Restore an Archive

The following article exclusively pertains to a Graylog Enterprise feature or functionality. To learn more about obtaining an Enterprise license, please contact the Graylog Sales team.

 

Once you have set up Graylog archiving and archived your first set of data, you can now restore your archives as required, like when you may need to search and analyze the data.

Restore Archived Data

Warning: The restore process adds loads to your OpenSearch cluster because all messages are effectively re-indexed; we advise that you first test small archives to see how the cluster behaves before restoring large sets of data. Also, use the restore index batch size setting to control the OpenSearch batch size on re-index.

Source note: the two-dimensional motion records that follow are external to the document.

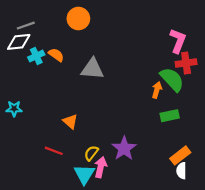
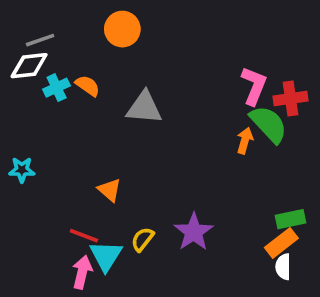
pink L-shape: (178, 41) -> (254, 86), moved
green rectangle: (170, 116) -> (291, 219), moved
pink arrow: (101, 167) -> (82, 272), moved
cyan triangle: (84, 174) -> (106, 256), moved

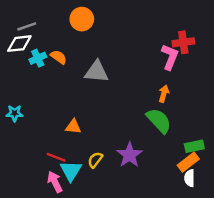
red cross: (291, 99) -> (183, 42), moved
green semicircle: (269, 124) -> (159, 121), moved
orange triangle: (110, 190) -> (73, 127), turned -35
pink arrow: (82, 272) -> (55, 182), turned -40

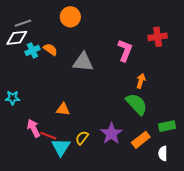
pink L-shape: (170, 57) -> (125, 50), moved
orange rectangle: (188, 162) -> (141, 140), moved
pink arrow: (55, 182) -> (34, 128), moved

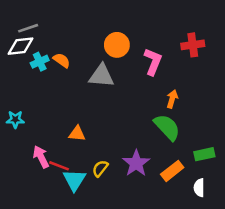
orange circle: (70, 17) -> (117, 45), moved

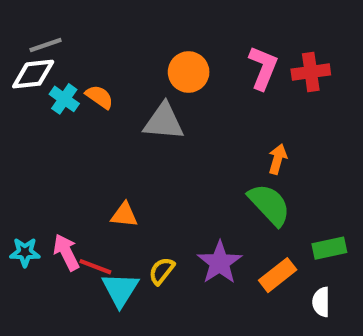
cyan cross: (40, 62) -> (64, 99), turned -30
pink L-shape: (153, 62) -> (263, 68), moved
cyan star: (15, 119) -> (25, 252), moved

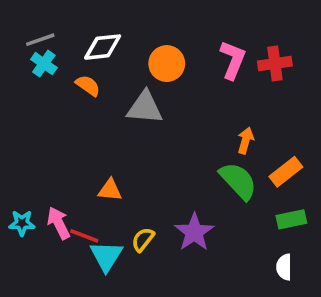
white diamond: (33, 74) -> (103, 47), moved
cyan cross: (64, 99) -> (44, 64), moved
orange rectangle: (278, 275) -> (286, 172), moved

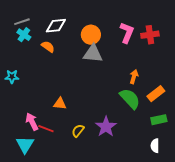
gray triangle: (145, 108) -> (93, 54), moved
cyan star: (22, 223) -> (12, 77), moved
cyan triangle: (106, 256) -> (25, 145), moved

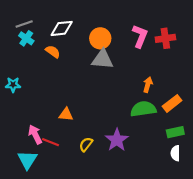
green semicircle: (130, 99) -> (143, 109), turned -55
white semicircle: (155, 146) -> (175, 153), moved

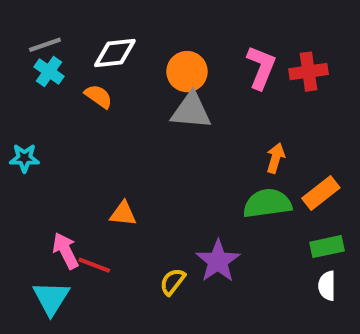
yellow semicircle: (86, 144) -> (173, 282), moved

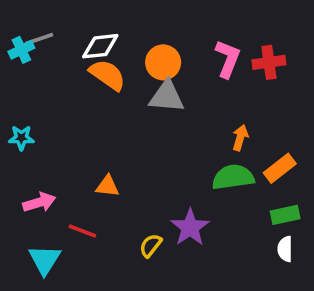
cyan cross: (49, 72) -> (21, 50), moved, turned 30
orange semicircle: (98, 96) -> (107, 75), moved, size x1.5
pink arrow: (66, 251) -> (39, 202), moved, turned 100

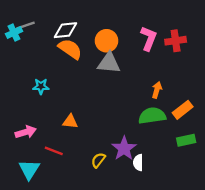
cyan star: (21, 138) -> (41, 86), moved
white semicircle: (285, 249) -> (138, 163), moved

You may restore archived indices via the:

Note that Graylog restores all indices in the Restored Archives index set to avoid conflicts with the original indices (if they still exist).

Restored indices are also marked as reopened, so they are ignored by index-retention jobs and are not closed or deleted. Therefore, you must manually delete restored indices when you no longer need them.

Restore Indices via the Graylog Interface

To restore an archive in the interface:

  1. Navigate to Enterprise > Archives.

  2. Select an index set from the Archive Catalog section.

  3. Click the Restore Index button.

You may also restore or delete multiple index sets via the Bulk Actions drop down found next to the search box.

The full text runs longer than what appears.